Did you know there are two of you? Two of me? Two of old Fred Bloggs down the street? Oh yes, there are, but it’s all in the mind. Or more accurately, our conscious and unconscious minds.

The person who always likes to be in control of everything, tends to use the wrong part of his or her mind. People like this often find it difficult to sleep, being happy at parties or organizing office meetings. In fact, they can be very difficult at the latter. They not only want to control themselves, but everyone else around them.

Basically, they find themselves unable to relax. Even sexually they can have a difficult time, because to them, they’re losing control. They must control their partner and not allow their other half to give them the pleasure that could so easily be enjoyed by them.

Now there are lots of things that happen in your body over which we have no control whatever. More accurately, perhaps, we simply never think about them. Our digestive system, flow of blood and all the workings of our bodies about which we never think — unless something goes wrong.

But all this is governed by our unconscious mind. You’d probably drive yourself mad were you to try to govern these consciously.

So how powerful is the unconscious mind? What are its limits? You are able to lower or raise your blood pressure. Not through your conscious mind, of course, but by gently appealing to your unconscious. Hypnosis can lower or raise blood pressure, as we’ve just seen.

You may feel your feet becoming warmer or colder, and you’ll find yourself relaxing more and more.

Pain is another thing that can be turned off by your unconscious mind through hypnosis.

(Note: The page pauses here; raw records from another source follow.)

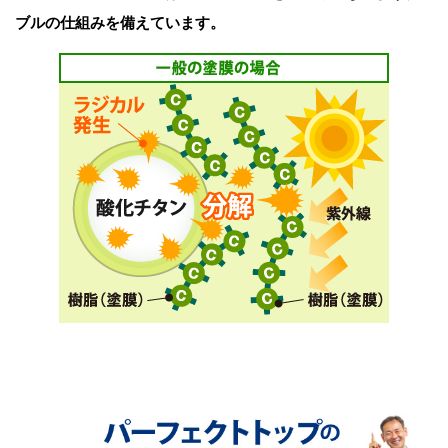
ブルの仕組みを備えています。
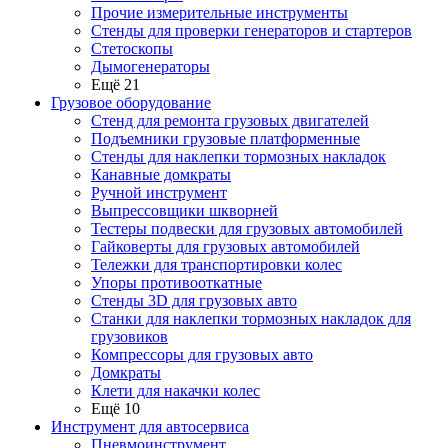
Прочие измерительные инструменты
Стенды для проверки генераторов и стартеров
Стетоскопы
Дымогенераторы
Ещё 21
Грузовое оборудование
Стенд для ремонта грузовых двигателей
Подъемники грузовые платформенные
Стенды для наклепки тормозных накладок
Канавные домкраты
Ручной инструмент
Выпрессовщики шкворней
Тестеры подвески для грузовых автомобилей
Гайковерты для грузовых автомобилей
Тележки для транспортировки колес
Упоры противооткатные
Стенды 3D для грузовых авто
Станки для наклепки тормозных накладок для
грузовиков
Компрессоры для грузовых авто
Домкраты
Клети для накачки колес
Ещё 10
Инструмент для автосервиса
Пневмоинструмент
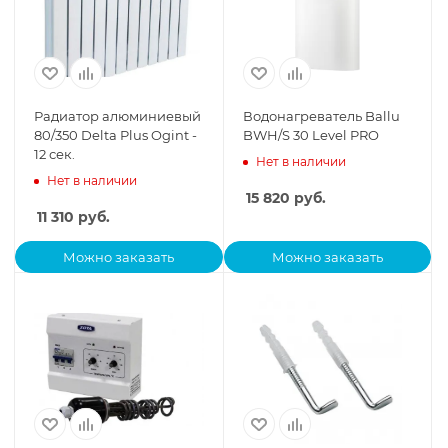
Радиатор алюминиевый
Водонагреватель Ballu
80/350 Delta Plus Ogint -
BWH/S 30 Level PRO
12 сек.
Нет в наличии
Нет в наличии
15 820
руб.
11 310
руб.
Можно заказать
Можно заказать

Don’t forget it is the unconscious mind to which you’re appealing now. Let’s consider one of the most common forms of pain, the headache.

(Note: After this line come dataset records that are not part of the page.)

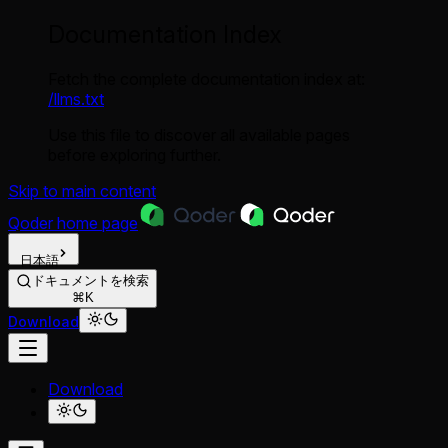
Documentation Index
Fetch the complete documentation index at:
/llms.txt
Use this file to discover all available pages
before exploring further.
Skip to main content
Qoder
home page
日本語
ドキュメントを検索
⌘K
Download
Download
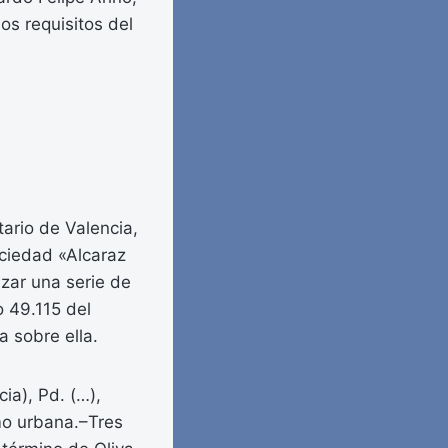
os requisitos del
tario de Valencia,
ociedad «Alcaraz
zar una serie de
o 49.115 del
a sobre ella.
ia), Pd. (…),
mo urbana.–Tres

You can lie down and allow your conscious mind to wander where it will. It’s the unconscious part of your mind that’s in the spotlight now.

Think of your headache as a ball of fire, if you like, or should it be a dull ache, then as a heavy weight. Let’s say a heavy weight. You lie down, and there it is, throbbing away, your conscious mind saying;

“I wish you’d get rid of this wretched headache.”

But here your unconscious creeps in. You imagine the weight as a lump of cast iron, but slowly it changes to aluminium. The pain will tend to decrease. From aluminium, it becomes a piece of wood, then some feathers.

Like most things that you try for the first time, you may well have trouble ridding yourself of the headache. Do not give up. The more you practice, the easier and more fluent it becomes. I fear it’s human nature all too often to simply say;

“Oh, that didn’t work. What’s the point? That man was talking rubbish.”

As a rather silly analogy, suppose you started eating for the first time and something stuck in your throat.